- [Work instruction] Only the lines below from the one containing "Esto nos ayudará" through the one containing "澳大利亚矿山机械、巴西冶金轧辊修复是等离子喷涂主" belong in the answer, repeated exactly and without pictures.

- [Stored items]
=== Section Start ===
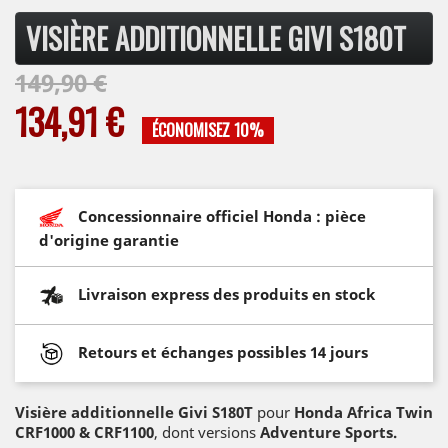
VISIÈRE ADDITIONNELLE GIVI S180T
149,90 €
134,91 €
ÉCONOMISEZ 10%
Concessionnaire officiel Honda : pièce
d'origine garantie
Livraison express des produits en stock
Retours et échanges possibles 14 jours
Visière additionnelle Givi S180T
pour
Honda Africa Twin
CRF1000 & CRF1100
, dont versions
Adventure Sports.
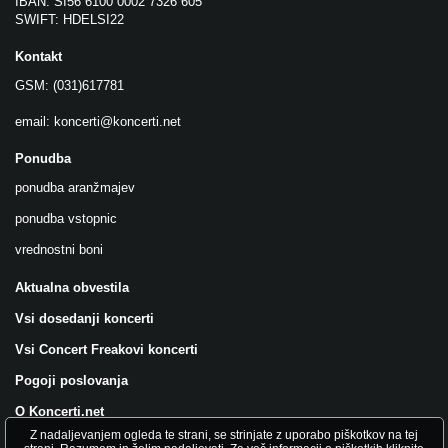
IBAN: SI56 6100 0002 7326 605
SWIFT: HDELSI22
Kontakt
GSM: (031)617781
email:
koncerti@koncerti.net
Ponudba
ponudba aranžmajev
ponudba vstopnic
vrednostni boni
Aktualna obvestila
Vsi dosedanji koncerti
Vsi Concert Freakovi koncerti
Pogoji poslovanja
O Koncerti.net
Z nadaljevanjem ogleda te strani, se strinjate z uporabo piškotkov na tej
Všečkajte nas na FB!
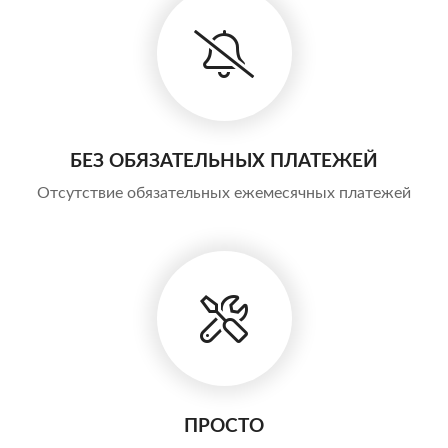
БЕЗ ОБЯЗАТЕЛЬНЫХ ПЛАТЕЖЕЙ
Отсутствие обязательных ежемесячных платежей
ПРОСТО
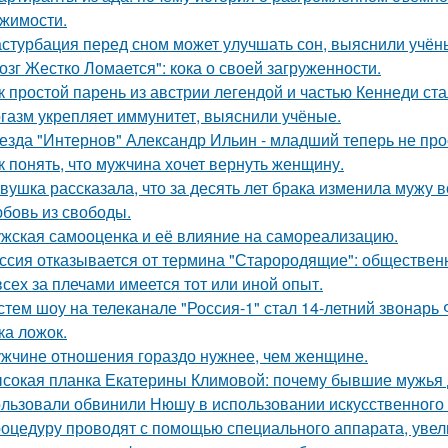
жимости.
стурбация перед сном может улучшать сон, выяснили учён
озг Жестко Ломается": кока о своей загруженности.
к простой парень из австрии легендой и частью Кеннеди ста
газм укрепляет иммунитет, выяснили учёные.
езда "Интернов" Александр Ильин - младший теперь не прос
к понять, что мужчина хочет вернуть женщину.
вушка рассказала, что за десять лет брака изменила мужу в
бовь из свободы.
жская самооценка и её влияние на самореализацию.
ссия отказывается от термина "Старородящие": обществе
всех за плечами имеется тот или иной опыт.
стем шоу на телеканале "Россия-1" стал 14-летний звонарь
ка ложок.
жчине отношения гораздо нужнее, чем женщине.
сокая планка Екатерины Климовой: почему бывшие мужья д
льзовали обвинили Нюшу в использовании искусственного 
оцедуру проводят с помощью специального аппарата, увел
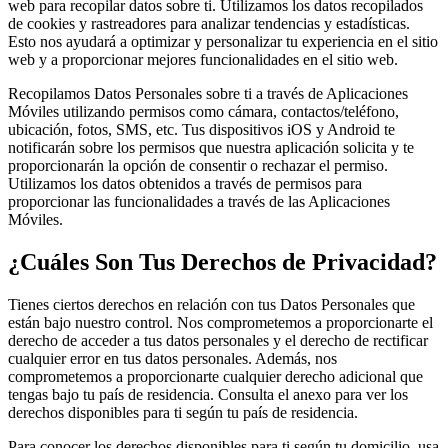
web para recopilar datos sobre ti. Utilizamos los datos recopilados
de cookies y rastreadores para analizar tendencias y estadísticas.
Esto nos ayudará a optimizar y personalizar tu experiencia en el sitio
web y a proporcionar mejores funcionalidades en el sitio web.
Recopilamos Datos Personales sobre ti a través de Aplicaciones
Móviles utilizando permisos como cámara, contactos/teléfono,
ubicación, fotos, SMS, etc. Tus dispositivos iOS y Android te
notificarán sobre los permisos que nuestra aplicación solicita y te
proporcionarán la opción de consentir o rechazar el permiso.
Utilizamos los datos obtenidos a través de permisos para
proporcionar las funcionalidades a través de las Aplicaciones
Móviles.
¿Cuáles Son Tus Derechos de Privacidad?
Tienes ciertos derechos en relación con tus Datos Personales que
están bajo nuestro control. Nos comprometemos a proporcionarte el
derecho de acceder a tus datos personales y el derecho de rectificar
cualquier error en tus datos personales. Además, nos
comprometemos a proporcionarte cualquier derecho adicional que
tengas bajo tu país de residencia. Consulta el anexo para ver los
derechos disponibles para ti según tu país de residencia.
Para conocer los derechos disponibles para ti según tu domicilio, usa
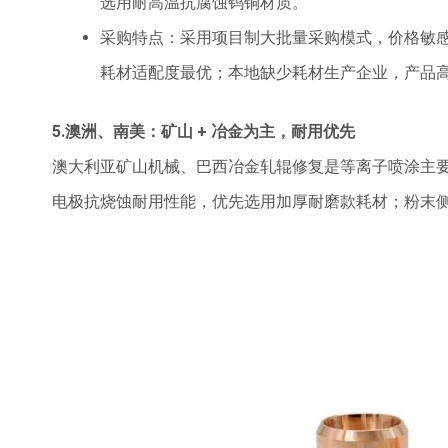
选用耐高温抗腐蚀钨铜材质。
采购特点：采用项目制大批量采购模式，价格敏
耗材适配度最优；本地缺少耗材生产企业，产品
5.澳洲、南美：矿山 + 冶金为主，耐用优先
澳大利亚矿山机械、巴西冶金轧辊修复是等离子喷涂主
电极抗烧蚀耐用性能，优先选用加厚耐磨款耗材；粉末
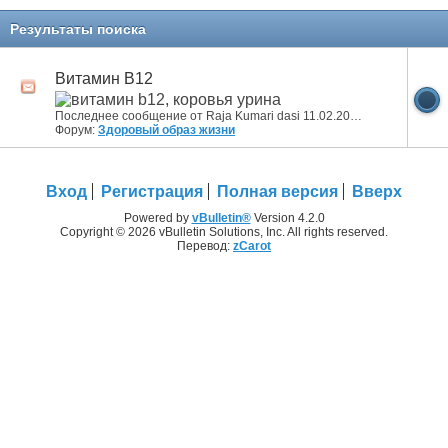
Результаты поиска
Витамин B12
Последнее сообщение от Raja Kumari dasi 11.02.2025
10:43
Форум:
Здоровый образ жизни
Вход
Регистрация
Полная версия
Вверх
Powered by
vBulletin®
Version 4.2.0
Copyright © 2026 vBulletin Solutions, Inc. All rights reserved.
Перевод:
zCarot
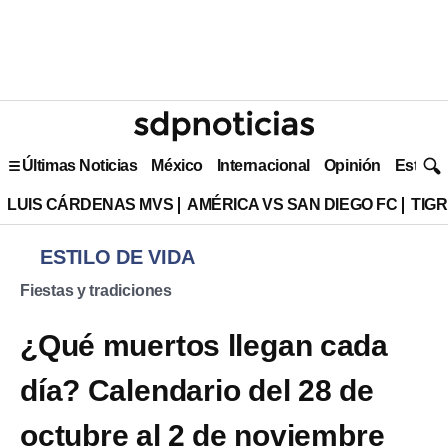
Últimas Noticias
México
Internacional
Opinión
Estilo 
LUIS CÁRDENAS MVS
AMÉRICA VS SAN DIEGO FC
TIG
ESTILO DE VIDA
Fiestas y tradiciones
¿Qué muertos llegan cada
día? Calendario del 28 de
octubre al 2 de noviembre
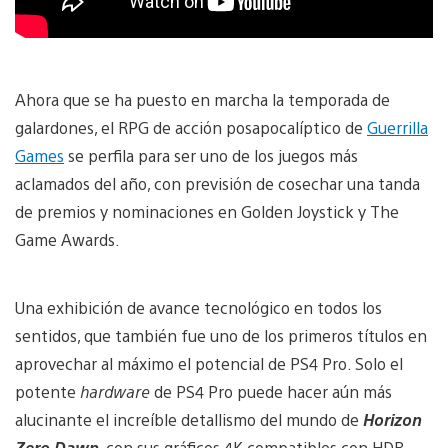
Ahora que se ha puesto en marcha la temporada de
galardones, el RPG de acción posapocalíptico de
Guerrilla
Games
se perfila para ser uno de los juegos más
aclamados del año, con previsión de cosechar una tanda
de premios y nominaciones en Golden Joystick y The
Game Awards.
Una exhibición de avance tecnológico en todos los
sentidos, que también fue uno de los primeros títulos en
aprovechar al máximo el potencial de PS4 Pro. Solo el
potente
hardware
de PS4 Pro puede hacer aún más
alucinante el increíble detallismo del mundo de
Horizon
Zero Dawn
, con sus gráficos 4K compatibles con HDR.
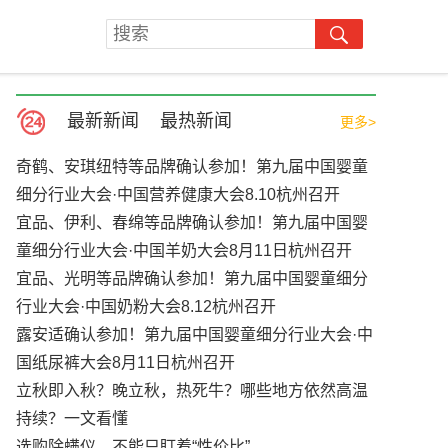
最新新闻
最热新闻
更多>
奇鹤、安琪纽特等品牌确认参加！第九届中国婴童
细分行业大会·中国营养健康大会8.10杭州召开
宜品、伊利、春绵等品牌确认参加！第九届中国婴
童细分行业大会·中国羊奶大会8月11日杭州召开
宜品、光明等品牌确认参加！第九届中国婴童细分
行业大会·中国奶粉大会8.12杭州召开
露安适确认参加！第九届中国婴童细分行业大会·中
国纸尿裤大会8月11日杭州召开
立秋即入秋？晚立秋，热死牛？哪些地方依然高温
持续？一文看懂
选购除螨仪，不能只盯着“性价比”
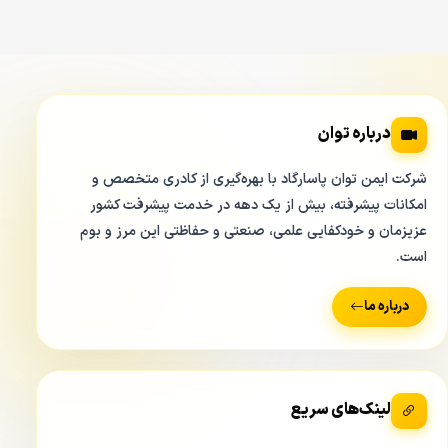
دوربین های دام
معمولا مناسب فضاهای داخلی و
دوربین های
بالت
معمولا مناسب فضاهای خارجی می باشد.
به کلمه معمولا دقت کنید چون هم دام و هم بالت را اگر
استاندارد های لازم را داشته باشند هم می توان در محیط داخلی
درباره توان
و هم در محیط خارجی استفاده کرد. دوربین داهوا
HFW 1200
SP
جز خانواده دوربین های بالت می باشد و دارای کیس متوسط
شرکت ایمن توان پاسارگاد با بهره‌گیری از کادری متخصص و
و با طراحی بسیار ظریفی می باشد.
امکانات پیشرفته، بیش از یک دهه در خدمت پیشرفت کشور
عزیزمان و خودکفایی علمی، صنعتی و حفاظتی این مرز و بوم
وزن و جنس بدنه و ابعاد فیزیکی در دوربین مداربسته
است.
داهوا DAHUA HAC HFW 1200SP
درباره ما
لینک‌های سریع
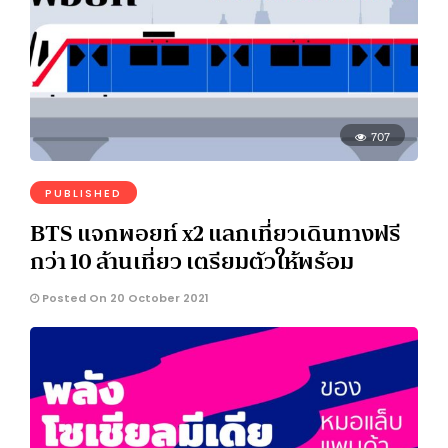
707
PUBLISHED
BTS แจกพอยท์ x2 แลกเที่ยวเดินทางฟรี
กว่า 10 ล้านเที่ยว เตรียมตัวให้พร้อม
Posted On 20 October 2021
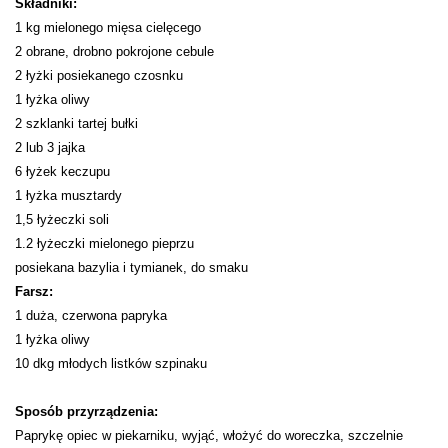
Składniki:
1 kg mielonego mięsa cielęcego
2 obrane, drobno pokrojone cebule
2 łyżki posiekanego czosnku
1 łyżka oliwy
2 szklanki tartej bułki
2 lub 3 jajka
6 łyżek keczupu
1 łyżka musztardy
1,5 łyżeczki soli
1.2 łyżeczki mielonego pieprzu
posiekana bazylia i tymianek, do smaku
Farsz:
1 duża, czerwona papryka
1 łyżka oliwy
10 dkg młodych listków szpinaku
Sposób przyrządzenia:
Paprykę opiec w piekarniku, wyjąć, włożyć do woreczka, szczelnie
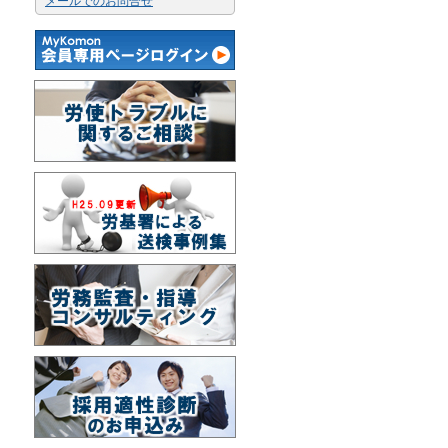
メールでのお問合せ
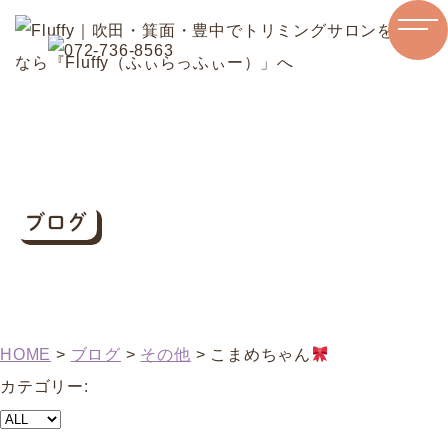
ブログ
HOME
>
ブログ
>
その他
>
こまめちゃん
カテゴリー:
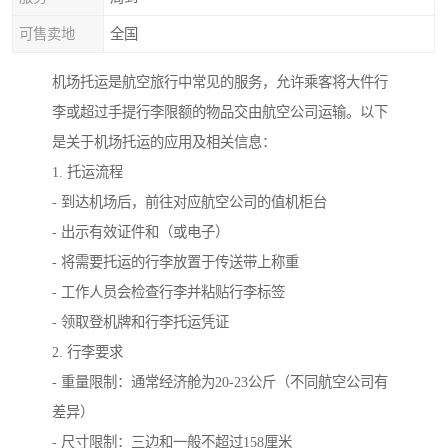
可售卖地
全国
机场托运是航空旅行中常见的服务，允许乘客将大件行
李或超过手提行李限额的物品交由航空公司运输。以下
是关于机场托运的应用及相关信息：
1. 托运流程
- 到达机场后，前往对应航空公司的值机柜台
- 出示有效证件和（或电子）
- 将需要托运的行李放置于传送带上称重
- 工作人员会检查行李并粘贴行李标签
- 领取登机牌和行李托运凭证
2. 行李要求
- 重量限制：通常经济舱为20-23公斤（不同航空公司有
差异）
- 尺寸限制：三边和一般不超过158厘米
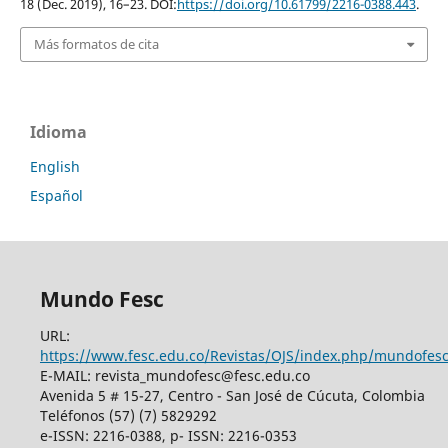
18 (Dec. 2019), 16–23. DOI:
https://doi.org/10.61799/2216-0388.443
.
Más formatos de cita
Idioma
English
Español
Mundo Fesc
URL:
https://www.fesc.edu.co/Revistas/OJS/index.php/mundofes
E-MAIL: revista_mundofesc@fesc.edu.co
Avenida 5 # 15-27, Centro - San José de Cúcuta, Colombia
Teléfonos (57) (7) 5829292
e-ISSN: 2216-0388, p- ISSN: 2216-0353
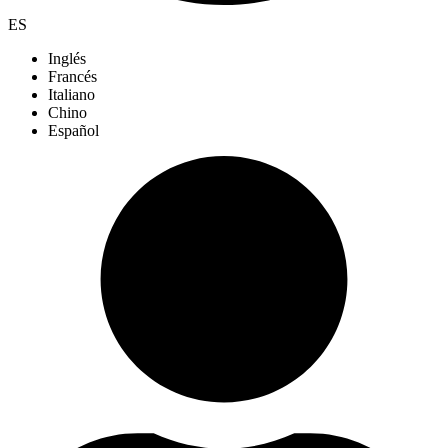
ES
Inglés
Francés
Italiano
Chino
Español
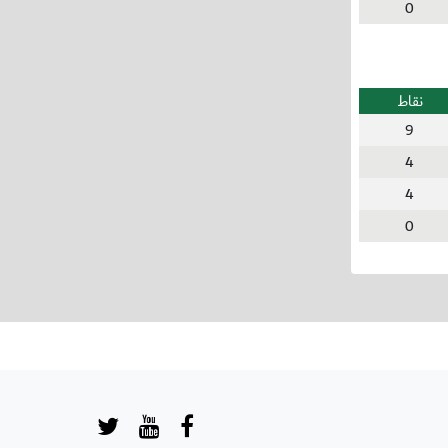
0
نقاط
9
4
4
0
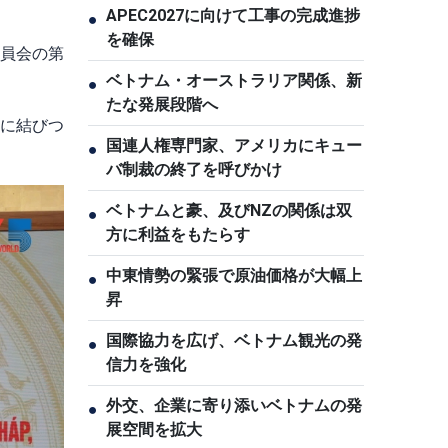
APEC2027に向けて工事の完成進捗
●
を確保
委員会の第
ベトナム・オーストラリア関係、新
●
たな発展段階へ
動に結びつ
国連人権専門家、アメリカにキュー
●
バ制裁の終了を呼びかけ
ベトナムと豪、及びNZの関係は双
●
方に利益をもたらす
中東情勢の緊張で原油価格が大幅上
●
昇
国際協力を広げ、ベトナム観光の発
●
信力を強化
外交、企業に寄り添いベトナムの発
●
展空間を拡大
=== Section End ===
- [Solution for this task]
Esto nos ayudará a optimizar y personalizar tu experiencia en el sitio
web y a proporcionar mejores funcionalidades en el sitio web.
Recopilamos Datos Personales sobre ti a través de Aplicaciones
Móviles utilizando permisos como cámara, contactos/teléfono,
ubicación, fotos, SMS, etc. Tus dispositivos iOS y Android te
notificarán sobre los permisos que nuestra aplicación solicita y te
proporcionarán la opción de consentir o rechazar el permiso.
Utilizamos los datos obtenidos a través de permisos para
proporcionar las funcionalidades a través de las Aplicaciones
Móviles.
¿Cuáles Son Tus Derechos de Privacidad?
Tienes ciertos derechos en relación con tus Datos Personales que
están bajo nuestro control. Nos comprometemos a proporcionarte el
derecho de acceder a tus datos personales y el derecho de rectificar
cualquier error en tus datos personales. Además, nos
comprometemos a proporcionarte cualquier derecho adicional que
tengas bajo tu país de residencia. Consulta el anexo para ver los
derechos disponibles para ti según tu país de residencia.
Para conocer los derechos disponibles para ti según tu domicilio, usa
选用耐高温抗腐蚀钨铜材质。
采购特点：采用项目制大批量采购模式，价格敏
耗材适配度最优；本地缺少耗材生产企业，产品
5.澳洲、南美：矿山 + 冶金为主，耐用优先
澳大利亚矿山机械、巴西冶金轧辊修复是等离子喷涂主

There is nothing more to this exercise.